**What this task involves:** With images excluded, write out each entry below exactly as given.

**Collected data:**
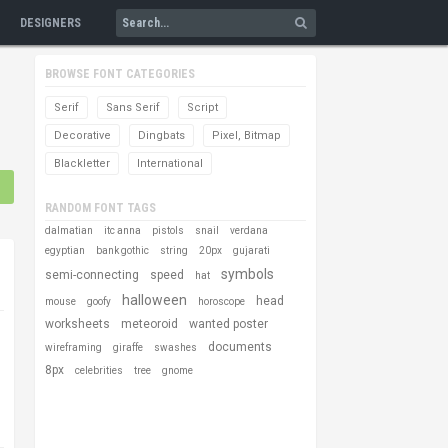
DESIGNERS
BROWSE FONT CATEGORIES
Serif
Sans Serif
Script
Decorative
Dingbats
Pixel, Bitmap
Blackletter
International
RANDOM FONT TAGS
dalmatian
itc anna
pistols
snail
verdana
egyptian
bank gothic
string
20px
gujarati
symbols
semi-connecting
speed
hat
halloween
head
mouse
goofy
horoscope
worksheets
meteoroid
wanted poster
documents
wireframing
giraffe
swashes
8px
celebrities
tree
gnome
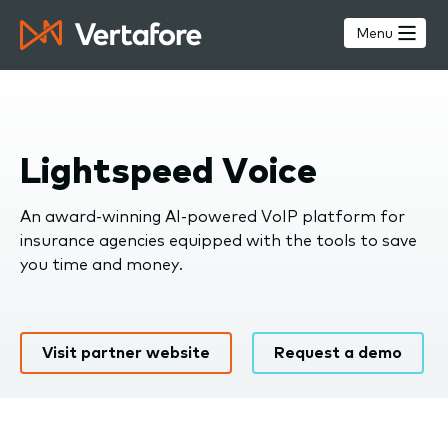
Skip
to
Menu
main
content
Lightspeed Voice
An award-winning AI-powered VoIP platform for
insurance agencies equipped with the tools to save
you time and money.
Visit partner website
Request a demo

**Answer box:**
DESIGNERS
BROWSE FONT CATEGORIES
Serif
Sans Serif
Script
Decorative
Dingbats
Pixel, Bitmap
Blackletter
International
RANDOM FONT TAGS
dalmatian
itc anna
pistols
snail
verdana
egyptian
bank gothic
string
20px
gujarati
symbols
semi-connecting
speed
hat
halloween
head
mouse
goofy
horoscope
worksheets
meteoroid
wanted poster
documents
wireframing
giraffe
swashes
8px
celebrities
tree
gnome
Skip
to
Menu
main
content
Lightspeed Voice
An award-winning AI-powered VoIP platform for
insurance agencies equipped with the tools to save
you time and money.
Visit partner website
Request a demo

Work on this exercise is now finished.